De Quervain's exercises: the phased approach
De Quervain's exercises should start with calm work, then progress only when symptoms settle instead of snowballing.
The two tendons that run your thumb get irritated where they pass through a snug tunnel on the thumb-side of your wrist, just above the crease. It's usually less about swelling and more about the tendon getting a bit worn and thickened — which is why jumping straight back into heavy thumb use tends to flare it up again. Repeated thumb-loading and wrist movements — lifting (classically lifting a baby), wringing cloths, repeated pinching, thumb-typing — overload these tendons in their tight tunnel, so they get sore and swollen where they glide. Calming the load first, then gradually reintroducing gentle movement, is what settles it.
What the pattern means
Pain (no numbness) on the thumb-side of the wrist along the first dorsal compartment, just above the wrist crease over/proximal to the radial styloid, worse with thumb movement and gripping/lifting/wringing — with the thumb-base CMC joint, intersection syndrome (higher up the forearm), the dorsoradial sensory nerve mimic, and scaphoid fracture (post-fall) excluded. That pattern is the guardrail for this page: it keeps the advice tied to the condition's symptoms and loading plan rather than to a generic body-part label.

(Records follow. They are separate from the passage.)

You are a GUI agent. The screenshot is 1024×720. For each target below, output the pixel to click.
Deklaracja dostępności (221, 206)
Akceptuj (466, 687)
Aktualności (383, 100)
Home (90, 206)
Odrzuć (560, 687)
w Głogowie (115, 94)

Use the splint to calm a flare, not for months on end — prolonged splinting can stiffen the area. And if a few weeks of easing off the aggravating thumb load and short-term splinting don't settle it, get it assessed for other options rather than pushing on alone. If that does not fit, stay cautious and get the pattern checked.
What to do first
Calm the thumb load first: The most useful early move is to ease the movements that flare it: sustained thumb-loading, wringing, repeated pinching, and lots of thumb-typing. Do those tasks differently or less for a while. A short-term thumb-spica splint can help settle a flare — but don't wear it for months on end, as prolonged splinting can stiffen things. Do not exercise into pain: Unlike some tendon programs, this one is NOT about loading into discomfort. The rule is simple: do not exercise into pain, and only work as far as is comfortable. Gentle glides keep things moving as it settles — if a movement hurts, you've gone too far, so ease off.
Do not exercise into pain for de Quervain's; work only as far as is comfortable, and ease off when thumb-side wrist pain appears. That is the difference between useful modification and avoiding life until everything feels perfect.
How to progress
The phase order matters. Start with calm: Settle the irritated thumb tendons: ease the aggravating thumb-loading/wringing, short-term thumb-spica splinting if it helps, and only very gentle passive thumb glides. No loading into pain. Then move toward rebuild: Once the early glides are comfortable and improving, add slightly larger thumb/wrist movements — still gentle, still no pushing into pain. The later target is back to daily life, where the payoff is lifting and gripping without the twinge.
That lets you keep momentum while respecting the tissue. Will exercises cure it? Honestly, the exercise evidence here is weak — gentle glides help keep things moving as it settles, but the bigger levers are calming the aggravating thumb load and short-term splinting. We're upfront: no single treatment is proven better than another. Should I wear a thumb splint? A thumb-spica splint can settle it in the early weeks, but don't wear it for months on end — prolonged splinting can stiffen the area. Use it to calm a flare, alongside easing the aggravating movements.